Q1 net sales at Freshpet grew 13.1% to $297.6 million and the company swung to a $48.5 million profit. The more consequential news was the plan to expand fresh and frozen pet food to roughly 700 Tractor Supply stores by year-end, up from 80.

Written by
The Underbite
Published on
May 22, 2026
Freshpet Q1 Posts $48.5M Profit and Plans to Triple Tractor Supply Footprint

Q1 net sales at Freshpet (NASDAQ: FRPT) grew 13.1% to $297.6 million, the company swung to a $48.5 million profit, and full-year sales guidance was raised. The more consequential disclosure was the plan to expand fresh and frozen pet food into roughly 700 Tractor Supply stores by year-end, up from 80. Fresh pet food is moving from coastal and urban specialty into rural mass.

Freshpet Q1 sales up 13%, Tractor Supply expansion to 700 stores

Q1 2026 net sales at Freshpet were $297.6 million, up 13.1% year over year, exceeding the company's own guidance. Net income was $48.5 million, compared with a $12.7 million loss in the prior-year period. EPS came in at $0.91 against consensus near $0.09. Cash flow turned positive.

Digital orders grew 43% and accounted for 16.1% of total sales, with most fulfilled through Freshpet's chiller network at retail.

Management raised full-year 2026 net sales growth guidance to 8% to 11%, up from 7% to 10%, implying revenue of roughly $1.19 billion to $1.223 billion. The market reacted negatively to compression in EBITDA margin.

The strategic disclosure inside the print was distribution. The Tractor Supply assortment is going from 80 stores to 250 by end of May, with a plan to reach approximately 700 stores by year-end.

Sell-side response was constructive. DA Davidson raised its price target to $101 from $98 with a Buy rating. Piper Sandler reiterated Overweight at an $87 target.

Why fresh pet food just moved from urban specialty to rural mass

The Q1 numbers are good. The Tractor Supply ramp is the news.
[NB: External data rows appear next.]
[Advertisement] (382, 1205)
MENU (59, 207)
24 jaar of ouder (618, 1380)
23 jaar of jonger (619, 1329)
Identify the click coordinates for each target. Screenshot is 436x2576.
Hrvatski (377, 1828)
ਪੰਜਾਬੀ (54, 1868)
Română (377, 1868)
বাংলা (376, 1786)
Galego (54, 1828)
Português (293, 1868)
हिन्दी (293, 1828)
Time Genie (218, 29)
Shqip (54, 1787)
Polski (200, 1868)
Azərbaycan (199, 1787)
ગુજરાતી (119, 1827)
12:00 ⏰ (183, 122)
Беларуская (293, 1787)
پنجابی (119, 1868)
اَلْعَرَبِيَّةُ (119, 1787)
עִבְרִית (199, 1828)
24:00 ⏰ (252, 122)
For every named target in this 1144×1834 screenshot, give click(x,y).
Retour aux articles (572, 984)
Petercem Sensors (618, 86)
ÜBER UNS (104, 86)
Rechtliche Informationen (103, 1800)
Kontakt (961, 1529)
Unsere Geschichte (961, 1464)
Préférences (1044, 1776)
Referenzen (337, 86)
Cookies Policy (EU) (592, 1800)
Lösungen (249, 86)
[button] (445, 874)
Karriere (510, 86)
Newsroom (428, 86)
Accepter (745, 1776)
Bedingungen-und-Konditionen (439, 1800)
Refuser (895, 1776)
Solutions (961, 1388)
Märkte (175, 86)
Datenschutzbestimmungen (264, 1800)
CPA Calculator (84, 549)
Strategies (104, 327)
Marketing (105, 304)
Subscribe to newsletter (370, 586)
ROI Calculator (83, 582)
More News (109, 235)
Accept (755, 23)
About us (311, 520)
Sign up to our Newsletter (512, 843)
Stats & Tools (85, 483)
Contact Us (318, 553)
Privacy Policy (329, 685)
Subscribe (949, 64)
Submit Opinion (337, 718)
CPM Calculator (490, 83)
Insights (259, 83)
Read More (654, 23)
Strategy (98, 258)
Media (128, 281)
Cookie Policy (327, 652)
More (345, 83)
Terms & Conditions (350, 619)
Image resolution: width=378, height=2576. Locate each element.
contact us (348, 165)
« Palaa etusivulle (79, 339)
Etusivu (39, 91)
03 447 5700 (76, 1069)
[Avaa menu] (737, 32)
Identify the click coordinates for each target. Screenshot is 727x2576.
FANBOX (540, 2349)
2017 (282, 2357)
1. Cold chain at TSCO is now a category-defining asset. Tractor Supply (NASDAQ: TSCO) operates more than 2,200 stores, concentrated in rural and exurban markets. Freshpet's competitive moat has always been its branded chiller — the freezer-and-fridge fleet on retail floors that no competitor has at scale. Replicating that fleet across 700 rural stores in twelve months means either Freshpet is investing heavily in chiller capex (which compresses margin, consistent with what Q1 showed) or TSCO is contributing capital. Either way, fresh pet food just got a structural distribution beachhead in markets where dry-kibble premium was still dominant.

2. Rural and exurban pet households just became reachable for fresh. The dominant assumption in fresh and DTC pet food has been that the customer is suburban and coastal. The TSCO ramp tests that directly. The TSCO shopper buys chicken feed, fencing, and dog food in the same trip; their household income, premium-pet-food adoption rate, and shopping cadence look more like a mass merchant's than a specialty retailer's.

3. Margin pressure is the cost of taking the category. EBITDA compression in Q1 spooked the stock. It's the predictable cost of standing up chillers, producing more SKUs, and supporting wider distribution. Compare this to the early years of any successful CPG cold-chain rollout: capex and freight pull margin down before volume catches up. Operators benchmarking fresh-pet competitors should expect comparable margin profiles for any brand attempting national chiller distribution. Bootstrappers should not underprice the freezer.

4. Anyone building a refrigerated or frozen pet brand just got a new competitive map. Shelf access in TSCO is now priced at multiples of what it cost six months ago. Mars (Cesar, Iams), General Mills (Blue Buffalo Tastefuls), and existing fresh-DTC brands (The Farmer's Dog, Ollie) all have to decide whether to chase TSCO shelf or concede the rural channel. The decision window is short.

5. Digital at retail is becoming a real profit center. 16.1% of sales coming through digital orders fulfilled by the chiller network is a meaningful mix shift. It changes how Freshpet thinks about its retail footprint — every chiller is also a fulfillment node. For competitors, replicating that requires both physical chiller and digital infrastructure, which double the capex bar.

What the TSCO ramp cadence will reveal in Q2

Waypoint cadence: The disclosed milestones — 80 to 250 by end of May, ~700 by year-end — give a clean schedule. If Freshpet hits 250 by month-end and announces the next tranche at the Q2 print, the rollout is on plan. Slippage on either waypoint is the leading indicator of cold-chain or velocity issues.

Q2 EBITDA margin: The market is currently penalizing the compression. Whether margin stabilizes as TSCO volumes scale or deepens is the bull-bear pivot.

Mars or General Mills response: Watch for a Mars-Tractor Supply or General Mills-Tractor Supply announcement. Either would signal the category competition is moving from DTC to mass.

Digital share progression: 16.1% today, up from a smaller base. Worth tracking whether digital fulfillment through the chiller network continues compounding into a material profit center.

Velocity per store: As TSCO scales, the average dollars per chiller per week will tell you whether the rural ramp is converting. Specialty chillers that move six figures per year per store are healthy. Anything materially below that signals planogram trouble.